The main chemical reaction is

CaCO3 + 2 H2CO3 -> Ca(2+) + 2 HCO3(-) + CO2 + H2O

The chemical reaction by which seashells and limestone dissolve, releasing CO2 and increasing the gas pressure. The CO2 can be dissolved back into the water via

CO2 + H2O <-> H2CO3 (<-> H(+) + HCO3(-))

While dissolving limestone and seashells neutralize the acid in the short term, this just means that more CO2 will be pulled in from the atmosphere and from the freshly produced CO2 to increase the acidity again. Luckily this isn’t an infinite loop - half the CO2 gets stuck in HCO3- each time - so this would actually be a carbon sink from a purely chemical perspective. Ecologically, the dissolving of plankton would take away a carbon sink and so accelerate climate change.

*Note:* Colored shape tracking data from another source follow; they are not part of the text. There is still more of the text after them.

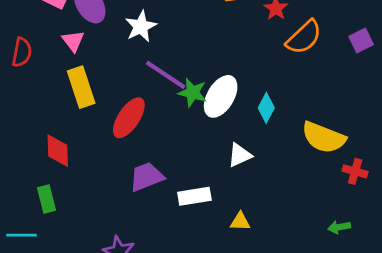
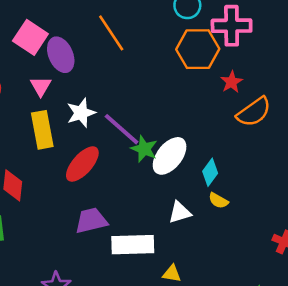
white star: (141, 26) -> (81, 113), moved
yellow semicircle: (324, 137) -> (218, 201), moved, size x0.5
white rectangle: (194, 196) -> (133, 245), size x1.4

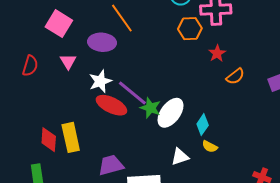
orange hexagon: (198, 49) -> (190, 29), size x0.7
purple ellipse: (61, 55) -> (102, 42), moved, turned -60
orange semicircle: (254, 112) -> (235, 76), size x0.7
yellow rectangle: (42, 130) -> (71, 137), moved
red ellipse: (82, 164) -> (111, 105), moved, turned 76

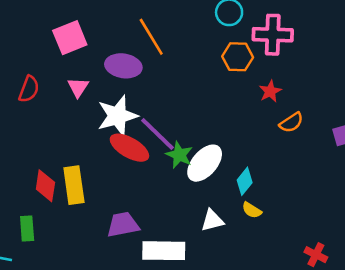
pink square: (59, 24) -> (70, 38), turned 32
white star: (100, 81) -> (117, 116), size x1.4

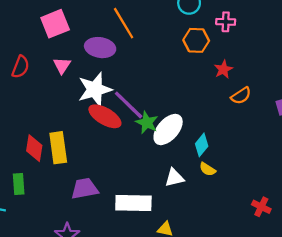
pink cross: (273, 35) -> (226, 22), size x0.6
purple trapezoid: (123, 225) -> (85, 189), moved

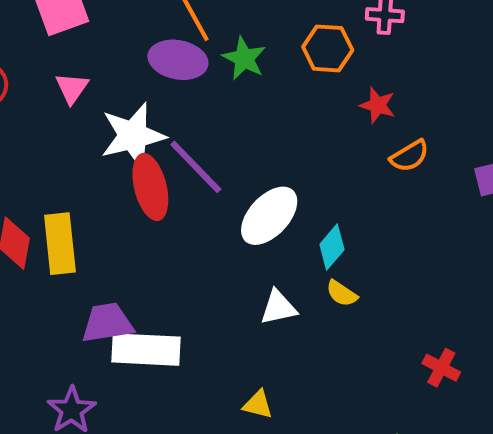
purple ellipse: (100, 48) -> (178, 60), moved
red star: (223, 69) -> (378, 105), turned -30
red ellipse: (105, 116) -> (150, 187), turned 44
green star: (147, 123) -> (244, 58), moved
white rectangle: (133, 203) -> (146, 350), moved

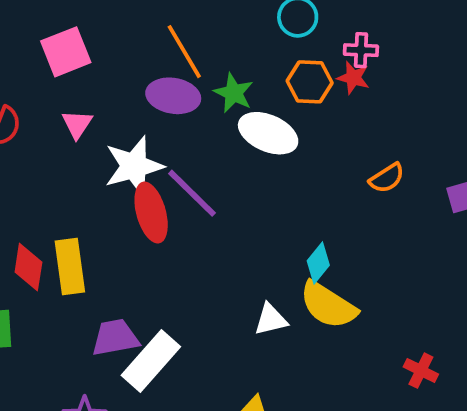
red star: (378, 105) -> (353, 78), moved
white ellipse: (269, 216) -> (268, 133), moved, turned 72
yellow semicircle: (342, 293) -> (328, 305), size x2.0
white rectangle: (146, 350) -> (151, 361), turned -50

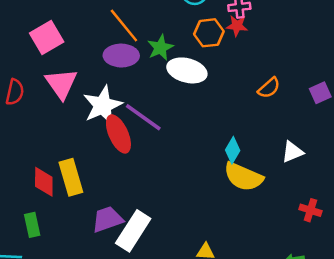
green star: (234, 93) -> (160, 48), turned 30
pink triangle: (77, 124) -> (61, 84), size x1.6
white triangle: (271, 319) -> (292, 152), moved

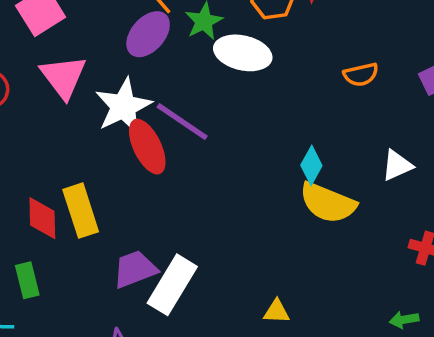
purple ellipse: (121, 56) -> (148, 34), turned -48
orange semicircle: (269, 88) -> (361, 75), turned 30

As for the limnic eruption, while shellfish and plankton live in shallow enough water that them dissolving would probably be able to outgas into the atmosphere quickly enough that there is never a toxic concentration, limestone deposits can be found at great depths and can be over a kilometer thick. Just because the ocean can dissolve a 0.2mm plankton shell quickly enough for it to die doesn’t mean it can eat through 2km of limestone at an appreciable rate. It seems possible that ocean acidification would increase fast enough that the limestone isn’t yet all gone by the time it erodes fast enough to form a convective plume, sucking in fresh acidic ocean from the surrounding water while carbonated but less acidic water quickly rises to the ocean’s surface, outgassing the carbon dioxide like a limnic eruption.

While on average the dissolution of limestone would be a carbon sink, a lot of the ocean floor is not limestone, and so these places would draw in CO2 while places that do have limestone deposits would vent CO2. I don’t know if it would be fast enough to produce a toxic concentration of CO2. I also don’t know if by the time oceanic limestone gets eaten away at this rate the earth would still be habitable by humans.